Gee, ya' suppose they know something we ought to know?
+12 # qasee 2012-08-24 07:38
Right you are vt143. My thoughts exactly. That should be the main talking point of the proponents of prop 37. Also Russia and CHINA! requires GMO labeling. These evil empires that our government keep telling us are so horrible to there citizens.
+19 # warrior woman 2012-08-24 07:53
Let's use their own "free market" ideology. If this were a true "free market", the customer end of the deal would have full disclosure, details as to product makeup would not have to be hidden.

I purchased a bottle of Bt Toxin or bacillus thurengiensis at my local garden store. I am showing this bottle to all who will listen & tell them, this friend, is what is being put into your, your kids and grand-kids foods. It's inserted into the DNA of the plants. Some people don't believe me, others are stunned to silence. For those working in the campaign in CA, I urge you to pick up a $10 bottle and bring it with you for your discussions with consumers. No better way to tell the truth than to have a very telling prop with you.
+16 # panhead49 2012-08-24 08:24
Congratulations Monsanto - I no longer need worry about your Frankencorn. I've been avoiding it for a couple of years but hubby would enjoy an ear every now and then. But you've done it - you've managed to engineer the very flavor of corn right out of it. When I asked him if he wanted anymore corn and he said most adamantly "No, it was like eating nothing". Told him he had been eating something but exactly what it was, well I guess only Monsanto knows for sure.

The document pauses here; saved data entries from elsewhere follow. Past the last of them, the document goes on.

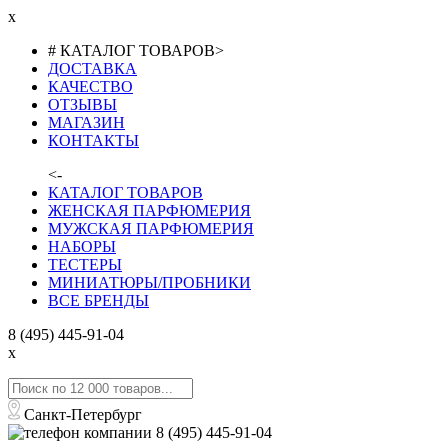
x
# КАТАЛОГ ТОВАРОВ
>
ДОСТАВКА
КАЧЕСТВО
ОТЗЫВЫ
МАГАЗИН
КОНТАКТЫ
<-
КАТАЛОГ ТОВАРОВ
ЖЕНСКАЯ ПАРФЮМЕРИЯ
МУЖСКАЯ ПАРФЮМЕРИЯ
НАБОРЫ
ТЕСТЕРЫ
МИНИАТЮРЫ/ПРОБНИКИ
ВСЕ БРЕНДЫ
8 (495) 445-91-04
x
Санкт-Петербург
8 (495) 445-91-04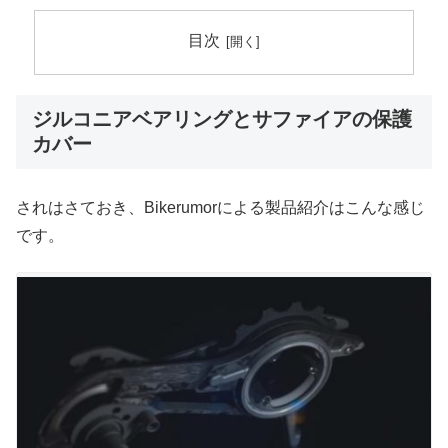
目次
ジルコニアベアリングとサファイアの保護
カバー
されはさておき、Bikerumorによる製品紹介はこんな感じ
です。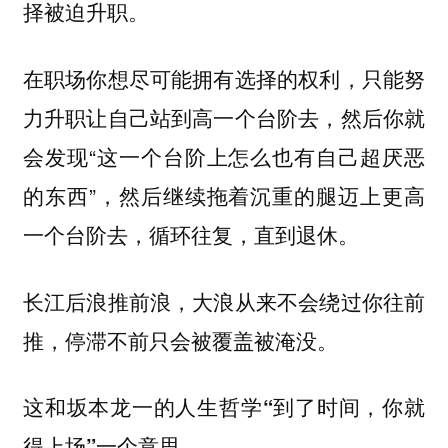
择被迫升职。
在职场你想尽可能拥有选择的权利，只能努
力升职让自己站到高一个台阶去，然后你就
会发现“这一个台阶上怎么也有自己超厌恶
的东西”，然后继续拖着沉重的腿迈上更高
一个台阶去，循环往复，直到退休。
长江后浪推前浪，大浪从来不会绕过你往前
推，停滞不前只会被覆盖被淹没。
这和坂本龙一的人生哲学
“到了时间，你就
一个意思。
得上场”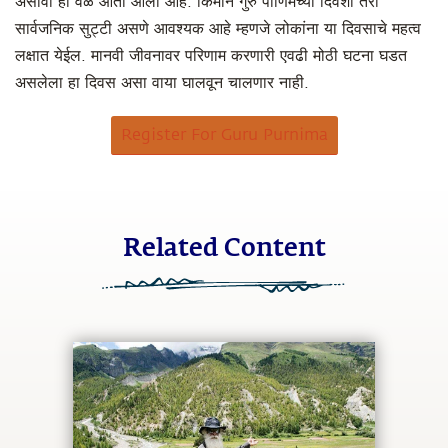
असावा ही वेळ आता आली आहे. किमान गुरु पौर्णिमेच्या दिवशी तरी
सार्वजनिक सुट्टी असणे आवश्यक आहे म्हणजे लोकांना या दिवसाचे महत्व
लक्षात येईल. मानवी जीवनावर परिणाम करणारी एवढी मोठी घटना घडत
असलेला हा दिवस असा वाया घालवून चालणार नाही.
Register For Guru Purnima
Related Content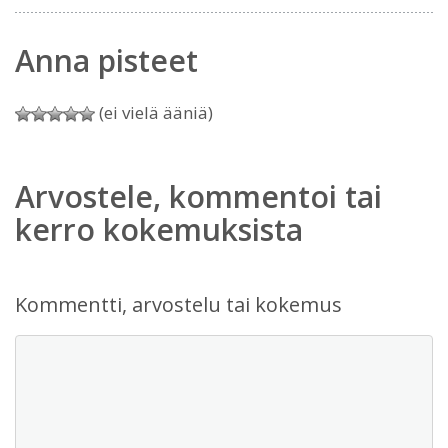
Anna pisteet
(ei vielä ääniä)
Arvostele, kommentoi tai
kerro kokemuksista
Kommentti, arvostelu tai kokemus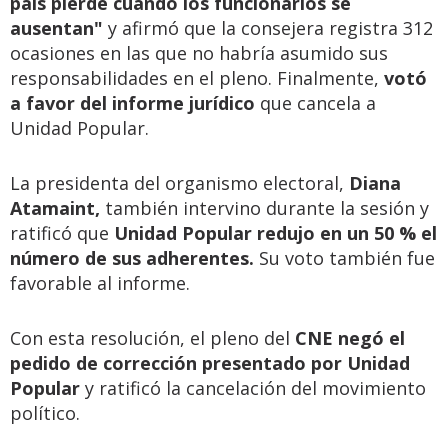
país pierde cuando los funcionarios se
ausentan"
y afirmó que la consejera registra 312
ocasiones en las que no habría asumido sus
responsabilidades en el pleno. Finalmente,
votó
a favor del informe jurídico
que cancela a
Unidad Popular.
La presidenta del organismo electoral,
Diana
Atamaint,
también intervino durante la sesión y
ratificó que
Unidad Popular redujo en un 50 % el
número de sus adherentes.
Su voto también fue
favorable al informe.
Con esta resolución, el pleno del
CNE negó el
pedido de corrección presentado por Unidad
Popular
y ratificó la cancelación del movimiento
político.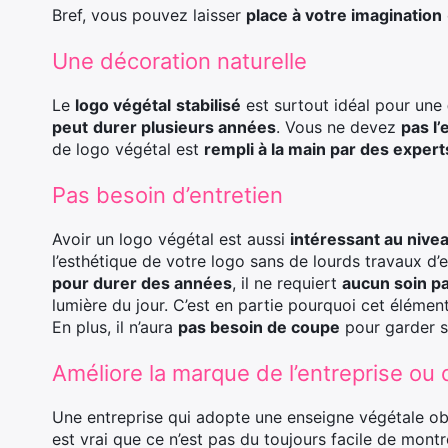
Bref, vous pouvez laisser
place à votre imagination
Une décoration naturelle
Le
logo végétal
stabilisé
est surtout idéal pour une
peut
durer plusieurs années
. Vous ne devez
pas l’
de logo végétal est
rempli à la main par des expert
Pas besoin d’entretien
Avoir un logo végétal est aussi
intéressant au nivea
l’esthétique de votre logo sans de lourds travaux d
pour durer des années
, il ne requiert
aucun soin pa
lumière du jour. C’est en partie pourquoi cet éléme
En plus, il n’aura
pas besoin de coupe
pour garder s
Améliore la marque de l’entreprise ou
Une entreprise qui adopte une enseigne végétale o
est vrai que ce n’est pas du toujours facile de montr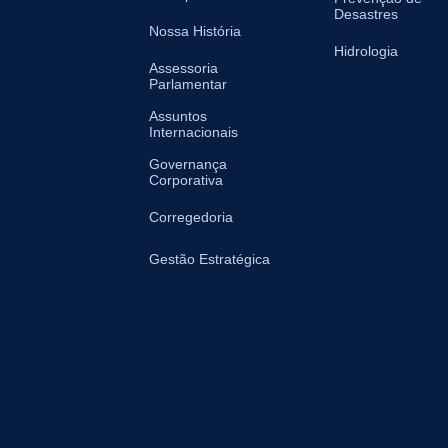
Desastres
Nossa História
Hidrologia
Assessoria
Parlamentar
Assuntos
Internacionais
Governança
Corporativa
Corregedoria
Gestão Estratégica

+6 # eadg 2012-08-24 08:57
Control the food, water and air. Let's see:
GMO, Fluoride, and 'seeding' (chemtrailing).
Mission accomplished!
+7 # JessJuan-d-Ring 2012-08-24 18:40
Instead of just railing about Monsanto, et al, individuals need to take the time to write to the CEOs and Boards of Directors of not only Monsanto, but all the companies (Gen'l Mills, Kelloggs, PepsiCo, Dean Foods, et al and their owned brands(see ). Tell them that you will no longer be buying their products until they support labeling of GE food goods; and that you will communicate your choice to others within your circles. I have observed that with sufficient contact, such companies will rethink their policies to avoid loss of market share.
+2 # Stormchilde 2012-08-25 02:32
So I called Honest T after reading this and asked a few questions and suggested a few things.

Here is a link to my phone call with them.
+6 # chrisconnolly 2012-08-25 10:04
The consumption of GMO foods is potentially devastating to our health but the far bigger threat to our well being is the simplification of our bio-diversity. Sixty years ago there were over 1000 varieties of corn grown commercially. Today that has been dwindled down to six. We are modifying our environment so we can better control it without the comprehension of the overall requirements of a healthy ecosystem. Its like trying to bake a cake by throwing out two thirds of the ingredients because we don't know what they do and then whining because it didn't work.
+2 # carp 2012-08-26 16:03
Is there any law against labeling food
NON GMO? I would certainly assume any food without NON GMO food would contain such.